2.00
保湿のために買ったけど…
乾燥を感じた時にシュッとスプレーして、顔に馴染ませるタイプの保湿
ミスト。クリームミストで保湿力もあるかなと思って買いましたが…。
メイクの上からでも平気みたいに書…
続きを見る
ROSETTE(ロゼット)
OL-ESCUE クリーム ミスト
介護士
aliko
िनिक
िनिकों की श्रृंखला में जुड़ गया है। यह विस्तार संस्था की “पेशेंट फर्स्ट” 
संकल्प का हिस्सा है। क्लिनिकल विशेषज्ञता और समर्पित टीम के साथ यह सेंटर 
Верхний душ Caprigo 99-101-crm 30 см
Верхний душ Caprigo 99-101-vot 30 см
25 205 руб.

§ Exercise objective
Would you please show every line of the material above that includes the string "Caprigo"?

§ Written answer
Верхний душ Caprigo 99-101-crm 30 см
Верхний душ Caprigo 99-101-vot 30 см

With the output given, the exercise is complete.